This section contains metadata about the model.

total_size

Specifies the total size of the model weights in bytes. In this case it is approximately 16 GB.

weight_map

This section is the main part of the index file.

It maps each model parameter to the corresponding file where its weights are stored.

  • Each entry in the "weight_map" follows the format: "parameter_name": "file_name".

  • The "parameter_name" represents the name of a specific parameter in the model architecture. For example, "model.embed_tokens.weight" refers to the embedding matrix used to map input tokens to their corresponding vector representations.

  • The "file_name" indicates the name of the file where the weights for that specific parameter are stored. In this case, the weights are distributed across four files named "model-00001-of-00004.safetensors" to "model-00004-of-00004.safetensors".

The "weight_map" section is organised in a hierarchical manner, following the structure of the model architecture.

Let's break it down further:

  • "model.embed_tokens.weight": Refers to the embedding matrix weights.

  • "model.layers.0.input_layernorm.weight" to "model.layers.31.self_attn.v_proj.weight": These entries correspond to the weights of the 32 transformer layers in the model.

    • Each layer has several components, such as "input_layernorm" (input layer normalization), "mlp" (multilayer perceptron), "self_attn" (self-attention mechanism), and "post_attention_layernorm" (post-attention layer normalization).

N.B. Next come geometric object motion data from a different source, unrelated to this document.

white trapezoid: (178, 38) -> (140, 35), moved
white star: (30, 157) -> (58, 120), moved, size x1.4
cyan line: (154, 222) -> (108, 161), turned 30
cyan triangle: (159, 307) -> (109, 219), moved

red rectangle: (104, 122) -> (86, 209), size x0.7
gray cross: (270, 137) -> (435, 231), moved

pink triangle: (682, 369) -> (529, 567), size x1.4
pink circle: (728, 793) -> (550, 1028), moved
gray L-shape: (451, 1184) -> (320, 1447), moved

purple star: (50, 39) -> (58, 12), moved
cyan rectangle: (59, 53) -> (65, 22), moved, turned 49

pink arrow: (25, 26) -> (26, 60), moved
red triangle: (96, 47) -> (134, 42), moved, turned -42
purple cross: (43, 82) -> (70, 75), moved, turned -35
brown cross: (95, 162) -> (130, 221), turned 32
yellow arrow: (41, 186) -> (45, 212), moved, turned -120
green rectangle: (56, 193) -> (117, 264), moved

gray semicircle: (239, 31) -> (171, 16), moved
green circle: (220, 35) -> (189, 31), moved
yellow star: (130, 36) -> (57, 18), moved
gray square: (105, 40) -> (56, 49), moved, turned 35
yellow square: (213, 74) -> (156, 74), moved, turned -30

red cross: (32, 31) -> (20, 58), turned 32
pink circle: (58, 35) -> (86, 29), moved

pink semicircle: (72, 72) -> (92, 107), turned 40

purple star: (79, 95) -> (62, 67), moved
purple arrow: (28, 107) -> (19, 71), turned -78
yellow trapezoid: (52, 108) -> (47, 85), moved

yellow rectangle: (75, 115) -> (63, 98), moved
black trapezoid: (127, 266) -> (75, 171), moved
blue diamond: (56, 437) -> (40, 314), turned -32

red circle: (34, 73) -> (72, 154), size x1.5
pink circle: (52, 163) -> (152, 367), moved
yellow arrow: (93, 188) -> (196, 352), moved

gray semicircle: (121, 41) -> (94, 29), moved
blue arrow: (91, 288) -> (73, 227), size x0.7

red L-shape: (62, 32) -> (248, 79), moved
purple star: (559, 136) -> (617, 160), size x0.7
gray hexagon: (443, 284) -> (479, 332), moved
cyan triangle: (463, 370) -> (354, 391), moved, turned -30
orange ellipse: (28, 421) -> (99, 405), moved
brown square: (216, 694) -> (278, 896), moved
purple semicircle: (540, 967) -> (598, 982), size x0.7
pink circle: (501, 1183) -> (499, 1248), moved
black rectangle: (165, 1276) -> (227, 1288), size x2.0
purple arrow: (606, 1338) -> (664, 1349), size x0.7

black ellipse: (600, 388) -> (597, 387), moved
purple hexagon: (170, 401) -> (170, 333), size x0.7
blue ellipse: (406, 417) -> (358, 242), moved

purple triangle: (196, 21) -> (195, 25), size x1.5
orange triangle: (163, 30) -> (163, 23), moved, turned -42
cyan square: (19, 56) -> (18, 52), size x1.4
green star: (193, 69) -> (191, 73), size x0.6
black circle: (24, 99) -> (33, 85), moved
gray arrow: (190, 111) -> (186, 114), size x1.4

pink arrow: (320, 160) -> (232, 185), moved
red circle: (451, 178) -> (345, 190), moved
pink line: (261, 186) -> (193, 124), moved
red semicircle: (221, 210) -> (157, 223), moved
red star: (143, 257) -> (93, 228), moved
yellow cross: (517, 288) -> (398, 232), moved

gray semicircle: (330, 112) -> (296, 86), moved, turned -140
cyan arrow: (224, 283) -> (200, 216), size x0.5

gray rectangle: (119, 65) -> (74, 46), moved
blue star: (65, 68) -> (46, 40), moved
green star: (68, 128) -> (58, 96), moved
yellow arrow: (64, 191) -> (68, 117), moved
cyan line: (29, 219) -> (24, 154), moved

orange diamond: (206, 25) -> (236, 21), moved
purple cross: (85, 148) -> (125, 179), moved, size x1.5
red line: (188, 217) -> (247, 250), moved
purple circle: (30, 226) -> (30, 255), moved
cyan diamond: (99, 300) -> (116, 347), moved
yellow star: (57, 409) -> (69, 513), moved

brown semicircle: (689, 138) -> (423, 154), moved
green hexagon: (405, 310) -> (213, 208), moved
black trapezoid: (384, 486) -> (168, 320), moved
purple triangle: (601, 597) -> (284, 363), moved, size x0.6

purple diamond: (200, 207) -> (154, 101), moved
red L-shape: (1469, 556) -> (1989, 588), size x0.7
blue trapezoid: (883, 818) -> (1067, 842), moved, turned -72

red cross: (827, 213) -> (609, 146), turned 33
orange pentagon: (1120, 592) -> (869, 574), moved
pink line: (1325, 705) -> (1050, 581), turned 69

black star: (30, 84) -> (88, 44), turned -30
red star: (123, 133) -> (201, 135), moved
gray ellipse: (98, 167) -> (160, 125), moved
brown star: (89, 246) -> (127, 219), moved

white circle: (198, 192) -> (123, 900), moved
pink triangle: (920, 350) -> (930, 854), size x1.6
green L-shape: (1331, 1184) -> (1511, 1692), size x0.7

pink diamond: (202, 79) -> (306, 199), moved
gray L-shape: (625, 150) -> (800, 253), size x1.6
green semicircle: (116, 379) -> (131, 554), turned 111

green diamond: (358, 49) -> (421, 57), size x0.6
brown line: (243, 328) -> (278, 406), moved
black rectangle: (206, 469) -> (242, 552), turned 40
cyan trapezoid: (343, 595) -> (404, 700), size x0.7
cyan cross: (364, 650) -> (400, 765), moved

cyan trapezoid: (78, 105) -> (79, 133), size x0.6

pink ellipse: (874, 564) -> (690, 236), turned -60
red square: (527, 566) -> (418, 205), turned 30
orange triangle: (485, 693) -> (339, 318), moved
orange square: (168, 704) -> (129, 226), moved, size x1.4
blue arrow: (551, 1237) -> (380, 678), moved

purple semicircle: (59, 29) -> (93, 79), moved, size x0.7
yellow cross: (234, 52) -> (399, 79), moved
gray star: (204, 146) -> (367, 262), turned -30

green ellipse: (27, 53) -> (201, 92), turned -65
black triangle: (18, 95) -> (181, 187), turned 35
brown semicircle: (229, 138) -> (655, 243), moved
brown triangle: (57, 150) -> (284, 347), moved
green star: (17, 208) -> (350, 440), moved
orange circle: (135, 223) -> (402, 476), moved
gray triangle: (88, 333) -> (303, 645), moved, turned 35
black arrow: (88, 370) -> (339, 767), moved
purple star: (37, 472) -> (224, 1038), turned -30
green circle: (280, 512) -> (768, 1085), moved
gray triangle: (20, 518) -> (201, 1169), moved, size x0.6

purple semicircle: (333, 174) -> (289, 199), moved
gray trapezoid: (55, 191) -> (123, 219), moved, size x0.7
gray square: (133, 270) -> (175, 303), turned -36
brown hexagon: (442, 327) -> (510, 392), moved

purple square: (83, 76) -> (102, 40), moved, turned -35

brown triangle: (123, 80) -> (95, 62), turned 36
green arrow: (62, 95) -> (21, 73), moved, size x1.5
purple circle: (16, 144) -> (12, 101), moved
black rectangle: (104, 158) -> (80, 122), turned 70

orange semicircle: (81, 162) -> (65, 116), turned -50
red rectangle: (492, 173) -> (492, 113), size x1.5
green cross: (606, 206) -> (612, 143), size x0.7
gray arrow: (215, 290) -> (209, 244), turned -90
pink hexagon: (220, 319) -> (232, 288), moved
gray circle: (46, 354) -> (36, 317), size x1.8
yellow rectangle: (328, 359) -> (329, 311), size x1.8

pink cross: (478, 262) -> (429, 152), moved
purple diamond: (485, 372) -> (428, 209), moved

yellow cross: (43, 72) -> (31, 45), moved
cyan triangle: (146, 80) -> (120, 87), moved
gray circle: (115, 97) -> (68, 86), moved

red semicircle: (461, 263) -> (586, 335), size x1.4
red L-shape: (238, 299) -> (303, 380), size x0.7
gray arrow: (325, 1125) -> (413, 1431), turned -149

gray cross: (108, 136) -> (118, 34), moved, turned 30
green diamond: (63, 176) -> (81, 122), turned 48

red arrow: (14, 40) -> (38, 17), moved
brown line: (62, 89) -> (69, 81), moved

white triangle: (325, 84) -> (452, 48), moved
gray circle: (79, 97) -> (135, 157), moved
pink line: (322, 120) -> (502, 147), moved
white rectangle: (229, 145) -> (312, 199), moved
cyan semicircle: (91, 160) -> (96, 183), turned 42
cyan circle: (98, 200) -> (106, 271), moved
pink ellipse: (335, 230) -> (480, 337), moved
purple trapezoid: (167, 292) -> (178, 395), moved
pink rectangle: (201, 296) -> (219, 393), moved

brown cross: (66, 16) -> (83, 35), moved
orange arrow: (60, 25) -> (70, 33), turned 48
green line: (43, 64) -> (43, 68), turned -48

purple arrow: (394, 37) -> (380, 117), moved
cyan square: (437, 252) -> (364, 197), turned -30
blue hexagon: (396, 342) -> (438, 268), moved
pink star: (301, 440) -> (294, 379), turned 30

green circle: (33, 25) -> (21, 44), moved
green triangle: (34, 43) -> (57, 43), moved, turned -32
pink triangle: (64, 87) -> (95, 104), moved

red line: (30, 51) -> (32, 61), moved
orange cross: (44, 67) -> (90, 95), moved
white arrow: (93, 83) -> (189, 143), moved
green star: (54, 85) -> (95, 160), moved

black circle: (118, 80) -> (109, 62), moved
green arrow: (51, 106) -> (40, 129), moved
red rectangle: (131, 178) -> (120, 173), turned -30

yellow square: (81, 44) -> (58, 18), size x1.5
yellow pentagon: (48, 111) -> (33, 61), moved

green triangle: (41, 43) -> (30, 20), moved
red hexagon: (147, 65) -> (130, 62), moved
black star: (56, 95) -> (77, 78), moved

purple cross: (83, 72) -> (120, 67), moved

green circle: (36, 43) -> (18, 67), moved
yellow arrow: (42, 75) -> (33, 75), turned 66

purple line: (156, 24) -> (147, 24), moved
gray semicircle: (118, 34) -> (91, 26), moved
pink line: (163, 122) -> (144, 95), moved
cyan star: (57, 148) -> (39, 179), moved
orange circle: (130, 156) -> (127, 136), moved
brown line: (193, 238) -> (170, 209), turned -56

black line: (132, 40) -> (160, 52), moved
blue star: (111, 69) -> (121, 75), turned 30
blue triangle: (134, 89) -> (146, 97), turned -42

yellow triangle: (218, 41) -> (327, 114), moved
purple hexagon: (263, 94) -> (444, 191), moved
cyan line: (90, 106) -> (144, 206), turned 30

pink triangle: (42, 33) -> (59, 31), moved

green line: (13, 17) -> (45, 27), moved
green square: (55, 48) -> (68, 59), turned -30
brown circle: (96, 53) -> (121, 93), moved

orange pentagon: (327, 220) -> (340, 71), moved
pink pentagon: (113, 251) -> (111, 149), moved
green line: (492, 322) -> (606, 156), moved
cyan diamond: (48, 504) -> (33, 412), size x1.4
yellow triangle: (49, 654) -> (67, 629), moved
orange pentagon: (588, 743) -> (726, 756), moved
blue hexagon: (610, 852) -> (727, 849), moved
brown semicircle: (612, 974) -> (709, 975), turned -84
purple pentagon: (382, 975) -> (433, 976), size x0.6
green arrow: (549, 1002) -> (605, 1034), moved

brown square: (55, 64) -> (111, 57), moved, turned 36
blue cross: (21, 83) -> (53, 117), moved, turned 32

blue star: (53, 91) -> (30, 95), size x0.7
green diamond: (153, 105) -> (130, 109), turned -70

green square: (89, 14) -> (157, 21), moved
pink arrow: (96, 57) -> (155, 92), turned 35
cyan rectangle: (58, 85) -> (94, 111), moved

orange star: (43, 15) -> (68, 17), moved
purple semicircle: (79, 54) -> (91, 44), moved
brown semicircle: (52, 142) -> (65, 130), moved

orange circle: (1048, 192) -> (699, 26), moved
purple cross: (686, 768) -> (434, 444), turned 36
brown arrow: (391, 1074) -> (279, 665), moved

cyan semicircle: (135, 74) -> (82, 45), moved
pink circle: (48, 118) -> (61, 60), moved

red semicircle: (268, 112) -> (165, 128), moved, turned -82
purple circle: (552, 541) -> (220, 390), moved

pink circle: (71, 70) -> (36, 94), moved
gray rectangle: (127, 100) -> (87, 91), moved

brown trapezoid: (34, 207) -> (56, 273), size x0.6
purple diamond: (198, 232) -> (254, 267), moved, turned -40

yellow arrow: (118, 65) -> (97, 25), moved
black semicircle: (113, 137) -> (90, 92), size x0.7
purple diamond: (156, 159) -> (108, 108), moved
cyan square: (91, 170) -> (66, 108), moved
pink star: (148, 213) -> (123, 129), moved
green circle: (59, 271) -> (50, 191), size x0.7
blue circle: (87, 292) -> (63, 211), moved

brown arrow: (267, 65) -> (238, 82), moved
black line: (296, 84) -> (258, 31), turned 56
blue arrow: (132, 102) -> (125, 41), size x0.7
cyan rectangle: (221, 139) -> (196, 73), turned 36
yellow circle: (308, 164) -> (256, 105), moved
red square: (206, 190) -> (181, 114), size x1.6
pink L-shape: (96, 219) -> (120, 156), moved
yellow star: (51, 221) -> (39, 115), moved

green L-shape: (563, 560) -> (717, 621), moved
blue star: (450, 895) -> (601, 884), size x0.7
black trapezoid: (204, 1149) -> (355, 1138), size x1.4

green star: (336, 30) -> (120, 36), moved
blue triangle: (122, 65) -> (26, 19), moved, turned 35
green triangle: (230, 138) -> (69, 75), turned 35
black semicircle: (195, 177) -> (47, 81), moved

    • Within each component, there are specific weights. For example, "self_attn.k_proj.weight" refers to the weights of the key projection matrix in the self-attention mechanism.

  • "model.norm.weight": Represents the weights of the final layer normalization applied to the model's output.

Why safetensor?

The safetensors format is used to store the model weights.

It is a file format designed for efficient storage and loading of large tensors, which is particularly useful for deep learning models.

By distributing the weights across multiple files, the model can be loaded more efficiently, especially when dealing with large models like Llama3.

The index file provides a roadmap for the deep learning framework to locate and load the necessary weights for each parameter during model usage.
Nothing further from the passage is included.